The 24-year-old pleaded guilty and was sentenced to 17 years in prison for Kayla’s death, plus an additional three years for violating probation.
“The judge asked him what had happened, and he said ‘a little girl got hurt,’” said Hess. “‘[The judge] asked, ‘Did you do it?’ and he said, ‘Well, I hit her, but I didn’t murder her. I didn’t kill her – I took her and rushed her to the hospital.’ The judge said, ‘She died as a result of this,’ and he said, ‘Well, that’s what they say.’”
According to Hess, Kayla died from a skull fracture.
“About six months after she died, I had this feeling in me – I didn’t hate him; I had no feelings toward this abuser,” said Hess. “I started thinking there was something wrong with me, so I sat down and talked with our pastor.
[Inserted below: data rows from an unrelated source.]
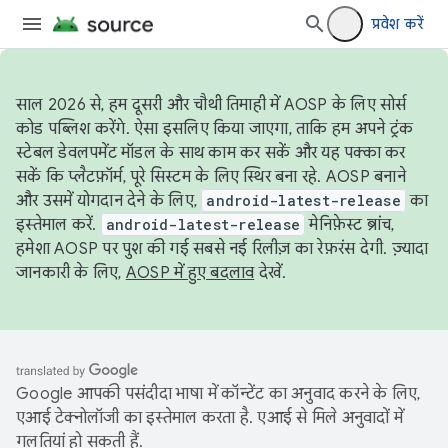
प्रवेश करें
साल 2026 से, हम दूसरी और चौथी तिमाही में AOSP के लिए सोर्स
कोड पब्लिश करेंगे. ऐसा इसलिए किया जाएगा, ताकि हम अपने ट्रंक
स्टेबल डेवलपमेंट मॉडल के साथ काम कर सकें और यह पक्का कर
सकें कि प्लैटफ़ॉर्म, पूरे सिस्टम के लिए स्थिर बना रहे. AOSP बनाने
और उसमें योगदान देने के लिए,
android-latest-release
का
इस्तेमाल करें.
android-latest-release
मेनिफ़ेस्ट ब्रांच,
हमेशा AOSP पर पुश की गई सबसे नई रिलीज़ का रेफ़रंस देगी. ज़्यादा
जानकारी के लिए,
AOSP में हुए बदलाव
देखें.
Google आपकी पसंदीदा भाषा में कॉन्टेंट का अनुवाद करने के लिए,
एआई टेक्नोलॉजी का इस्तेमाल करता है. एआई से मिले अनुवादों में
गलतियां हो सकती हैं.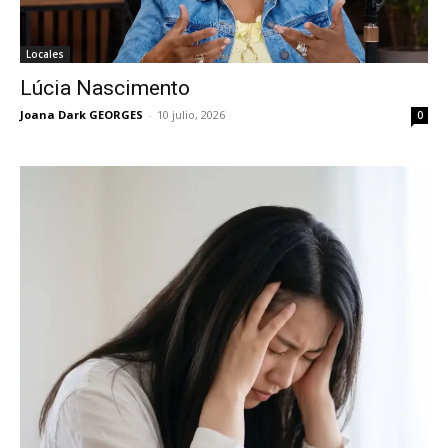
Locales
Lúcia Nascimento
Joana Dark GEORGES
-
10 julio, 2026
0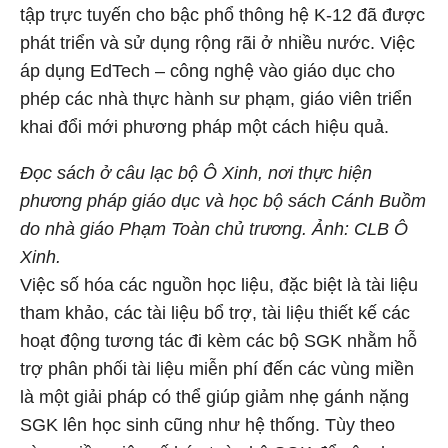
tập trực tuyến cho bậc phổ thông hệ K-12 đã được
phát triển và sử dụng rộng rãi ở nhiều nước. Việc
áp dụng EdTech – công nghệ vào giáo dục cho
phép các nhà thực hành sư phạm, giáo viên triển
khai đổi mới phương pháp một cách hiệu quả.
Đọc sách ở câu lạc bộ Ô Xinh, nơi thực hiện
phương pháp giáo dục và học bộ sách Cánh Buồm
do nhà giáo Phạm Toàn chủ trương. Ảnh: CLB Ô
Xinh.
Việc số hóa các nguồn học liệu, đặc biệt là tài liệu
tham khảo, các tài liệu bổ trợ, tài liệu thiết kế các
hoạt động tương tác đi kèm các bộ SGK nhằm hỗ
trợ phân phối tài liệu miễn phí đến các vùng miền
là một giải pháp có thể giúp giảm nhẹ gánh nặng
SGK lên học sinh cũng như hệ thống. Tùy theo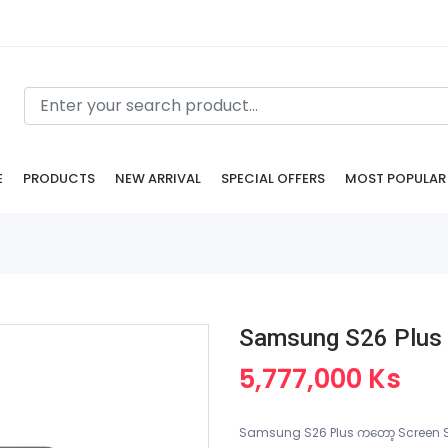
E
PRODUCTS
NEW ARRIVAL
SPECIAL OFFERS
MOST POPULAR
Samsung S26 Plus
5,777,000 Ks
Samsung S26 Plus ကတော့ Screen Size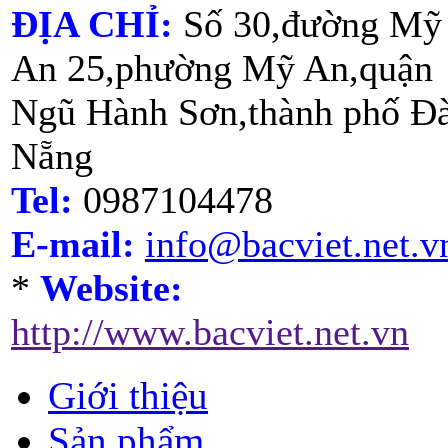
ĐỊA CHỈ:
Số 30,đường Mỹ
An 25,phường Mỹ An,quận
Ngũ Hành Sơn,thành phố Đ
Nẵng
Tel:
0987104478
E-mail:
info@bacviet.net.v
*
Website:
http://www.bacviet.net.vn
Giới thiệu
Sản phẩm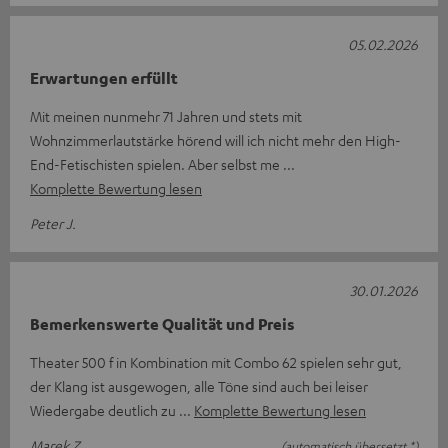
05.02.2026
Erwartungen erfüllt
Mit meinen nunmehr 71 Jahren und stets mit
Wohnzimmerlautstärke hörend will ich nicht mehr den High-
End-Fetischisten spielen. Aber selbst me
Komplette Bewertung lesen
Peter J.
30.01.2026
Bemerkenswerte Qualität und Preis
Theater 500 f in Kombination mit Combo 62 spielen sehr gut,
der Klang ist ausgewogen, alle Töne sind auch bei leiser
Wiedergabe deutlich zu
Komplette Bewertung lesen
Marek Z.
(automatisch übersetzt *)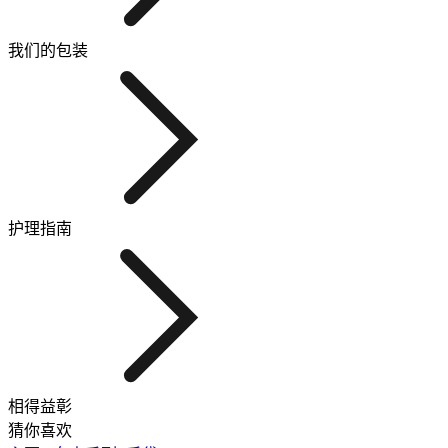
我们的包装
护理指南
相得益彰
猜你喜欢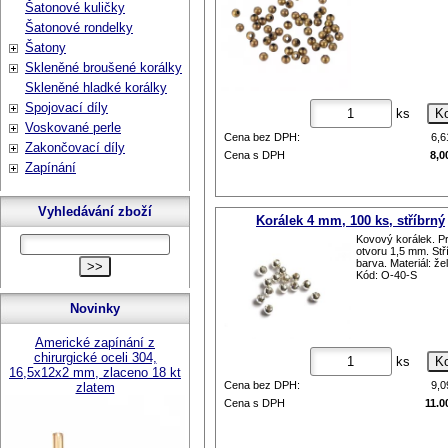
Šatonové kuličky
Šatonové rondelky
Šatony
Skleněné broušené korálky
Skleněné hladké korálky
Spojovací díly
ks
Voskované perle
Cena bez DPH:
6,
Zakončovací díly
Cena s DPH
8,0
Zapínání
Vyhledávání zboží
Korálek 4 mm, 100 ks, stříbrný
Kovový korálek. P
otvoru 1,5 mm. Stř
barva. Materiál: že
Kód: O-40-S
Novinky
Americké zapínání z
chirurgické oceli 304,
ks
16,5x12x2 mm, zlaceno 18 kt
Cena bez DPH:
9,
zlatem
Cena s DPH
11.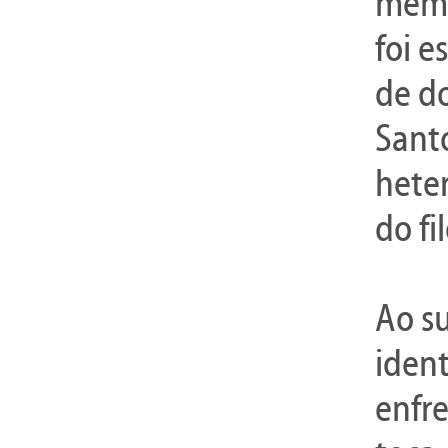
memór
foi e
de d
Sant
hete
do fi
Ao su
ident
enfre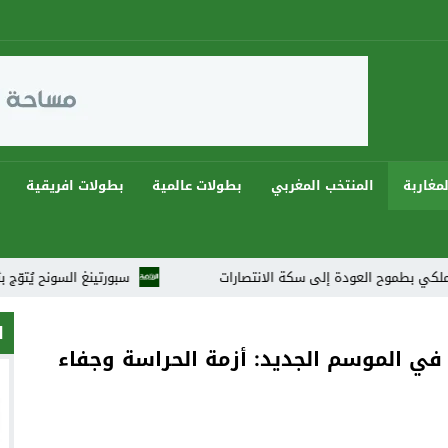
مغاربة
المنتخب المغربي
بطولات عالمية
بطولات افريقية
دة إلى سكة الانتصارات
سبورتينغ السونح يُتوّج بثنائية ويهيمن على دوريات رمضان 2026
ا
 في الموسم الجديد: أزمة الحراسة وجفاء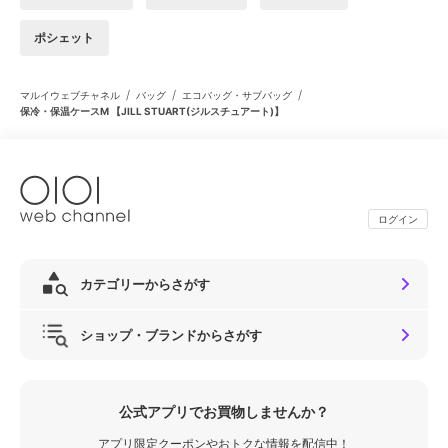
ポシェット
/
/
/
マルイウェブチャネル
バッグ
エコバッグ・サブバッグ
保冷・保温ケースM 【JILL STUART(ジルスチュアート)】
ログイン
カテゴリーからさがす
ショップ・ブランドからさがす
公式アプリでお買物しませんか？
アプリ限定クーポンやおトクな情報を配信中！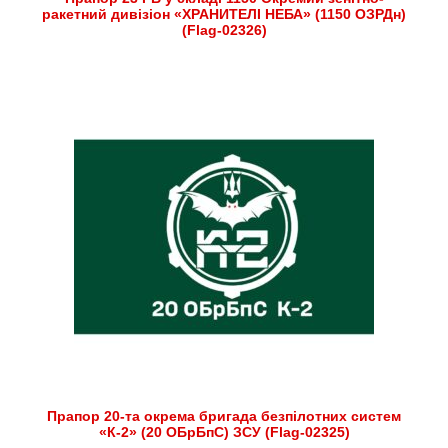
ракетний дивізіон «ХРАНИТЕЛІ НЕБА» (1150 ОЗРДн)
(Flag-02326)
Прапор 20-та окрема бригада безпілотних систем
«К-2» (20 ОБрБпС) ЗСУ (Flag-02325)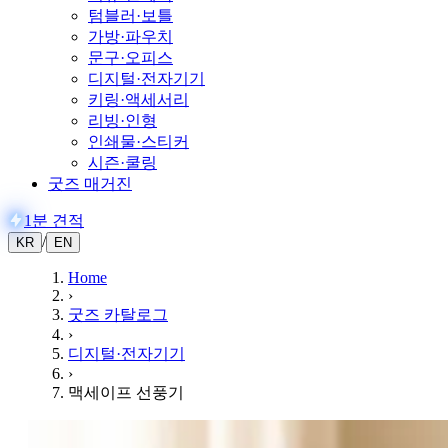
텀블러·보틀
가방·파우치
문구·오피스
디지털·전자기기
키링·액세서리
리빙·인형
인쇄물·스티커
시즌·쿨링
굿즈 매거진
1분 견적
/
KR
EN
Home
›
굿즈 카탈로그
›
디지털·전자기기
›
맥세이프 선풍기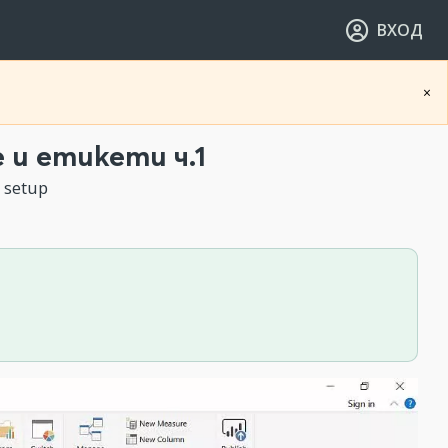
ВХОД
×
и етикети ч.1
 setup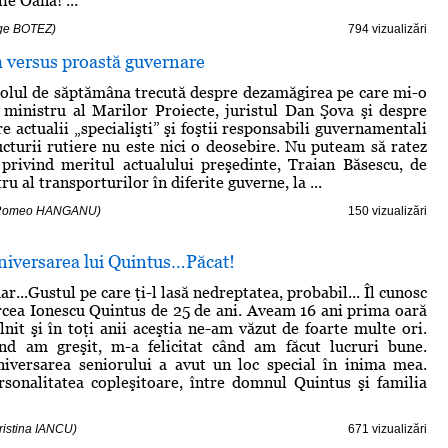
ie Oană! ...
rge BOTEZ)
794 vizualizări
versus proastă guvernare
colul de săptămâna trecută despre dezamăgirea pe care mi-o
ministru al Marilor Proiecte, juristul Dan Şova şi despre
re actualii „specialişti” şi foştii responsabili guvernamentali
ructurii rutiere nu este nici o deosebire. Nu puteam să ratez
rivind meritul actualului preşedinte, Traian Băsescu, de
ru al transporturilor în diferite guverne, la ...
- Romeo HANGANU)
150 vizualizări
niversarea lui Quintus…Păcat!
...Gustul pe care ţi-l lasă nedreptatea, probabil... Îl cunosc
cea Ionescu Quintus de 25 de ani. Aveam 16 ani prima oară
lnit şi în toţi anii aceştia ne-am văzut de foarte multe ori.
nd am greşit, m-a felicitat când am făcut lucruri bune.
niversarea seniorului a avut un loc special în inima mea.
sonalitatea copleşitoare, între domnul Quintus şi familia
ristina IANCU)
671 vizualizări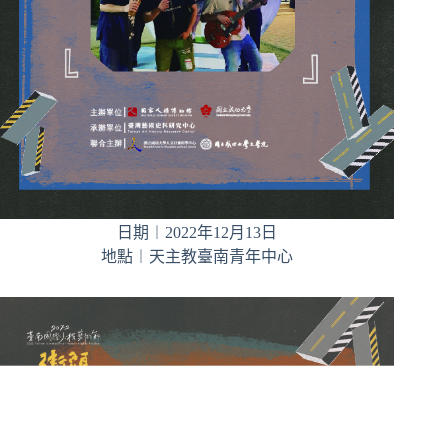
日期︱2022年12月13日
地點︱天主教臺南青年中心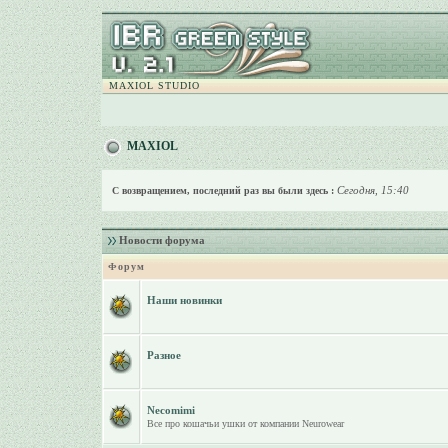
MAXIOL STUDIO
MAXIOL
Сегодня, 15:40
С возвращением, последний раз вы были здесь :
Новости форума
Форум
Наши новинки
Разное
Necomimi
Все про кошачьи ушки от компании Neurowear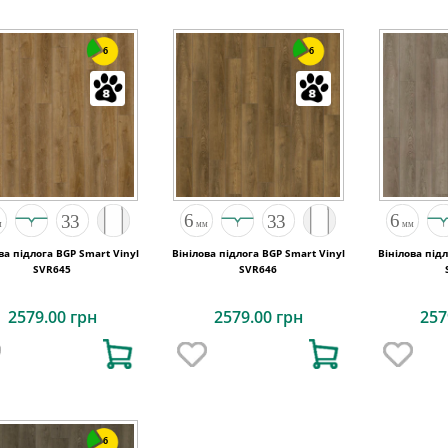
6
6
ва підлога BGP Smart Vinyl
Вінілова підлога BGP Smart Vinyl
Вінілова під
SVR645
SVR646
2579.00 грн
2579.00 грн
257
6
He very graciously said to me, ‘You don’t understand how deep your belief is; God intervened in your life, and he took the hurt out of it.’”
And that’s when she made it her mission to stop other abusers.
Hess became involved with Child Abuse Prevention of Tennessee and Wilson’s Court Appointed Special Advocates program, and she’s publicly shared Kayla’s story in the hopes of raising awareness.
“I didn’t know anything was happening, didn’t even think about it,” said Hess. “But if I would’ve known all these things about how children get and watched for what does happen…”
Since Kayla’s death, Hess is among the front-runners raising awareness of child abuse in Wilson County.
Each April, which is Child Abuse Awareness Month, Hess – who is now a CASA board member – helps put out blue and silver pinwheels at the Wilson County Courthouse. And despite awareness efforts, authorities investigated 783 child abuse cases last year in Wilson County alone.
Hess said people should never be afraid to report suspicions of child abuse, regardless of whose family it is.
“You always think, ‘Oh, it just happens on TV,’” said Hess. “It doesn’t just happen to them.”
She said anyone suspecting child abuse is happening can call Wilson County CASA for advice on how to proceed.
“Just don’t ever be afraid,” said Hess.